Be that as it may, the other ploys have been so plainly good and arguably successful that this one is not at all likely to be *just* plumb dumb. Too clever by half, more likely. We’ll see soon enough.
[**] “[T]his whole thing is just so bizarre. Why would he stick his neck out on such a dog-whistle amendment?”
Or, in one word, Crazyland.
Christopher says
The third paragraph of the email I quoted includes the term “religious”. As far as being automatically unconstititional just for mentioning religion I’m not sure that’s true, especially if it could be argued that point of the law is to enhance religious liberty and freedom of conscience. Religious organizations generally are tax-exempt, as are non-religious non-profits, but tax-exemption is a privilege for which the government has the prorogative to set the criteria.
kirth says
And not answering the question I asked. I did not say “mentioning religion” would make a law unconstitutional. Here is what I did say:
It’s the use of religion to allow or prohibit.

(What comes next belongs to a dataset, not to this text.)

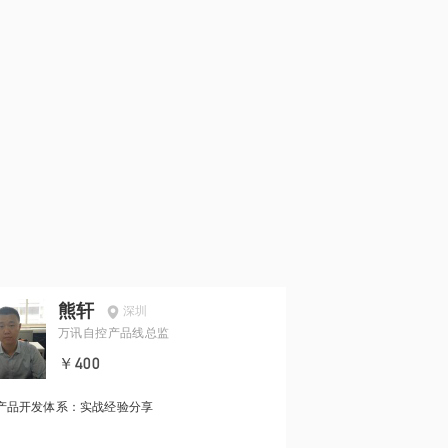
熊轩
深圳
万讯自控产品线总监
￥400
产品开发体系：实战经验分享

The question I asked was whether the bill had the word religion in it, not whether the email did. The email isn’t going to be voted on or signed into law.
Christopher says
I don’t know, and can’t find, what the bill itself says, so I’m taking the email’s word for it.
I do think the use of religion to allow or prohibit is OK in some circumstances. For example, if you are a Quaker you should be allowed to refuse combat draft, IMO.
kirth says
Anyone should be allowed to refuse the draft. Basing the ability to do that on religion is patently discriminatory, and serves to establish religion.
The draft as it’s been implemented is involuntary servitude. Not different from any other slavery.